Why Are Atheists Steamrolling Our Students?

“Gotcha” interviews and supercuts are sort of the thing on the Internet right now, and they’re pretty manipulative, no matter who is doing them. That’s just as true in this case, where an atheist with “Street Epistemology” interviews a Christian young woman at what looks to be a Christian college, about why she believes in the God of the Bible. The resulting conversation is mortifying.

I’m not going to bash this girl, and no one should. But her answers (and those of almost every person interviewed in this series) illustrate an important point: Christians have pretty uniformly adopted a subjective, experience-centric, and distinctly postmodern outlook on their faith. “Christianity is true for me because it’s what I believe, and it makes me feel good.” This sentence or some variation of it will fall from the average evangelical’s lips after about twenty-five seconds of questioning.

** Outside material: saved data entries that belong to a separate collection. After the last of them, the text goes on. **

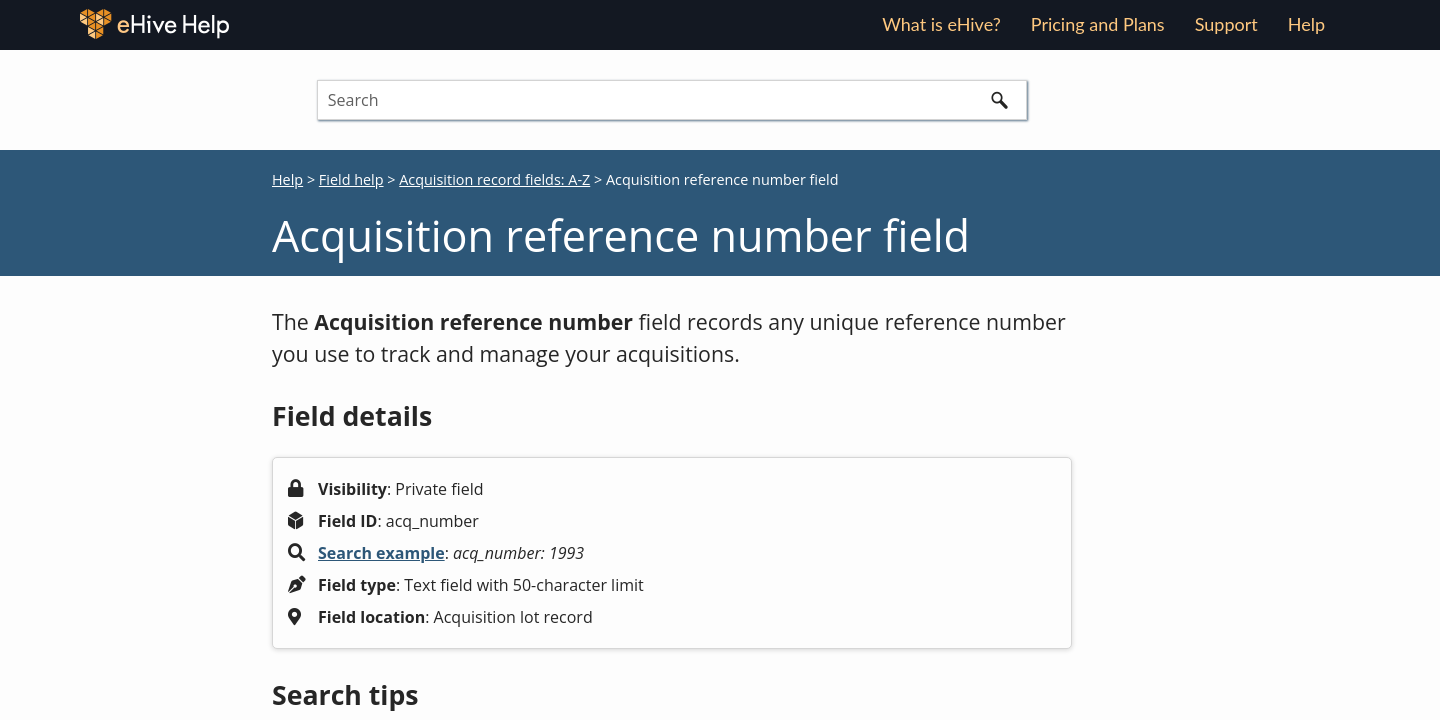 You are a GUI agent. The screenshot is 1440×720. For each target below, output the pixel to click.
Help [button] (1306, 24)
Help (287, 179)
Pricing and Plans (1098, 24)
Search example (381, 553)
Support (1226, 24)
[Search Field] (672, 100)
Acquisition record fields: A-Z (494, 179)
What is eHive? (941, 24)
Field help (351, 179)
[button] (999, 100) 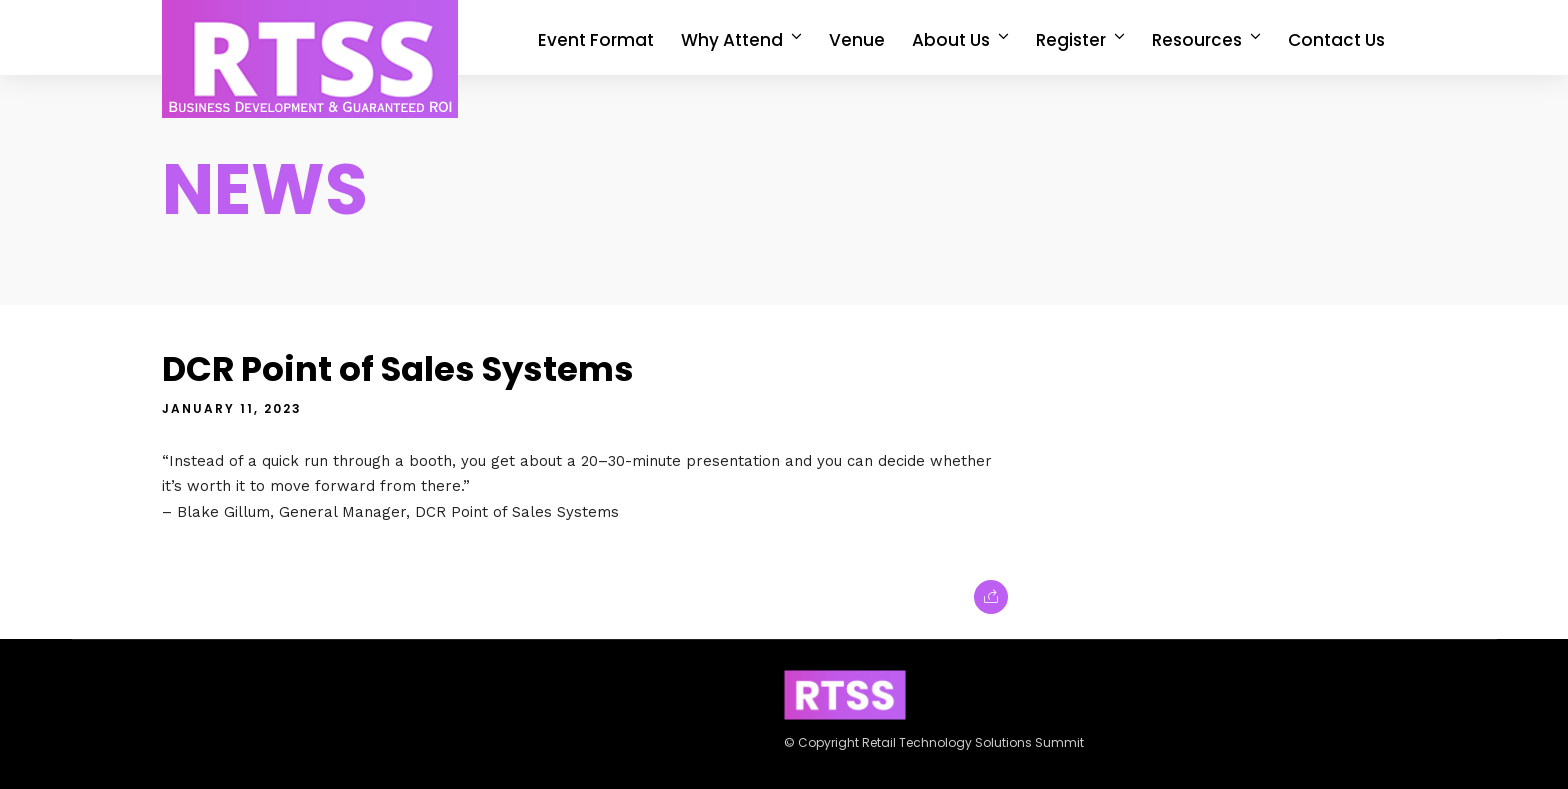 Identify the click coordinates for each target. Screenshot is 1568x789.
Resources (1197, 40)
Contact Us (1336, 40)
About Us (951, 40)
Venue (857, 40)
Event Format (596, 40)
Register (1071, 40)
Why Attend (732, 40) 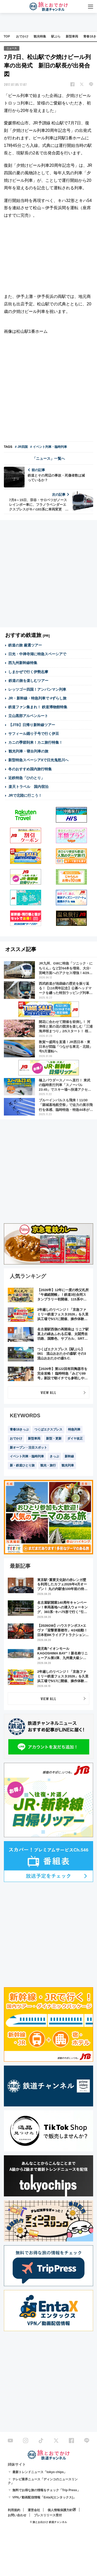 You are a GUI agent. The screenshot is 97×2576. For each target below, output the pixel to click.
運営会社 (34, 2510)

It goes without saying that faith built on such a foundation will crumble at the first mild breeze of skepticism. And does on a regular basis. No wonder. It relies on the shifting and subjective sands of human emotions and experience. If Christianity is true merely because I believe it is true, then an unbeliever can (and should) retort that Christianity is false because he believes it is false. The “burning in my breast” is just as valid as the lack of burning in yours. And the person who insists that “Christianity is true for me” is really saying (whether they know it or not) that Christianity isn’t true for anyone.

This needn’t be the case. As Tim Keller argues, belief in God (and eventually in the God of the New Testament) is not only warranted, but more natural and philosophically sound than atheism, which lacks satisfying explanations for the moral order of the universe, or the fact that the universe exists, in the first place.

He also shows that skepticism, while portraying itself as neutral and purely logical, is frequently the result of social conditioning, and requires its own heaping helping of faith in the rational faculties of its adherents (something Alvin Plantinga argues naturalistic evolution precludes). More than that, the skeptic frequently pretends to “see through” all religious beliefs, or will make arguments that presuppose a kind of parity among divine contenders. But religious claims are not all equally credible. The Abrahamic God doesn’t stand or fall alongside Zeus or Thor. And atheists and secularists have no right to assume the mantle of objectivity, as if their beliefs are not influenced by culture and time like the Christian’s beliefs are.

This young woman isn’t really at fault for the sorry state of her Christian apologetic. The evangelical church, including her parents and every teacher she’s ever sat under, has failed to arm her for the most basic confrontations with skeptics. There’s no excuse for this. We can do better. We must.